WHAT YOU ARE ASKED TO DO:
Some entries follow. Reproduce exactly the lines starting at the one with "Poradnie i gabinety stomatologiczne" and stopping after the one with "Pracownia protetyki dentystycznej".

DATA FOR PROCESSING:

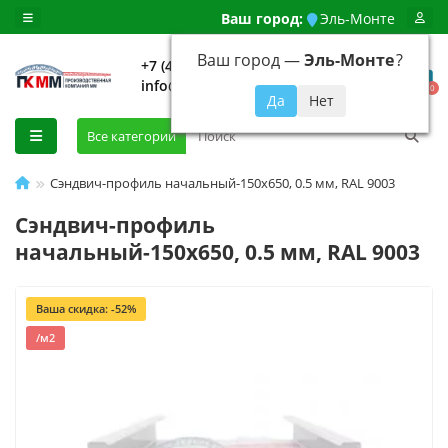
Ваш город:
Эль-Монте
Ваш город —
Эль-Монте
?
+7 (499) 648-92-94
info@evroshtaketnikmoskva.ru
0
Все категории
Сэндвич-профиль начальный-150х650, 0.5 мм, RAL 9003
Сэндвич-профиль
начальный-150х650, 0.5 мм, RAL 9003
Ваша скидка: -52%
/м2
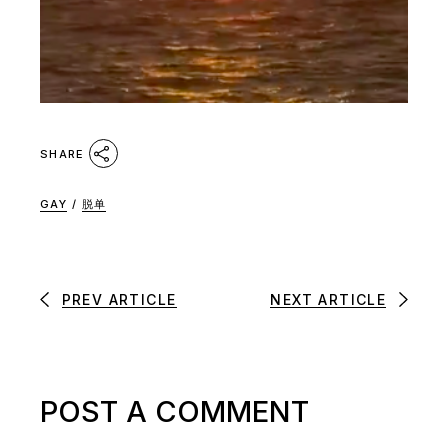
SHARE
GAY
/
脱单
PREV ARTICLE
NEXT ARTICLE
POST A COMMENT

* * *

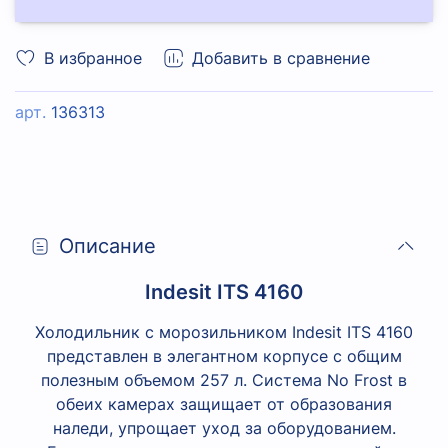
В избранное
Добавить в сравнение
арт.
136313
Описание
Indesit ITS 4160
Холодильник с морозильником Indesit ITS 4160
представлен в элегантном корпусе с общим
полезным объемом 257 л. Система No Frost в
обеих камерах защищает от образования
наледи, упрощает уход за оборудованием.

...

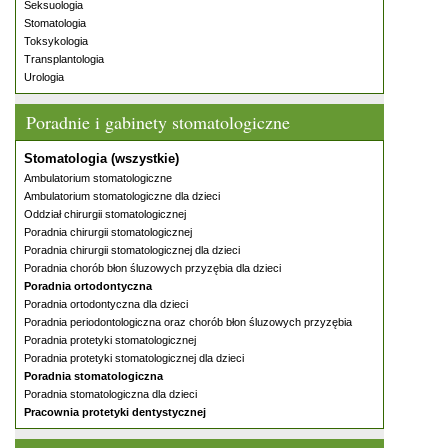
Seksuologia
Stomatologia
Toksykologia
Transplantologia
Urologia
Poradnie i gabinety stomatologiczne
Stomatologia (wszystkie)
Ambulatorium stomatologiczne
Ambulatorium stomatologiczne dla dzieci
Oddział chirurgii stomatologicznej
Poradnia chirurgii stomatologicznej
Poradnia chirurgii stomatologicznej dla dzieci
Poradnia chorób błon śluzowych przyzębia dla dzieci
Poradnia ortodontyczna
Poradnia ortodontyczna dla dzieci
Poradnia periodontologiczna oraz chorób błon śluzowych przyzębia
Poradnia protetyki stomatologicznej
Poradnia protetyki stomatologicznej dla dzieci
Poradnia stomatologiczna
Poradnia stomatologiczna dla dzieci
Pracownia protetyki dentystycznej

FINISHED EXERCISE:
Poradnie i gabinety stomatologiczne
Stomatologia (wszystkie)
Ambulatorium stomatologiczne
Ambulatorium stomatologiczne dla dzieci
Oddział chirurgii stomatologicznej
Poradnia chirurgii stomatologicznej
Poradnia chirurgii stomatologicznej dla dzieci
Poradnia chorób błon śluzowych przyzębia dla dzieci
Poradnia ortodontyczna
Poradnia ortodontyczna dla dzieci
Poradnia periodontologiczna oraz chorób błon śluzowych przyzębia
Poradnia protetyki stomatologicznej
Poradnia protetyki stomatologicznej dla dzieci
Poradnia stomatologiczna
Poradnia stomatologiczna dla dzieci
Pracownia protetyki dentystycznej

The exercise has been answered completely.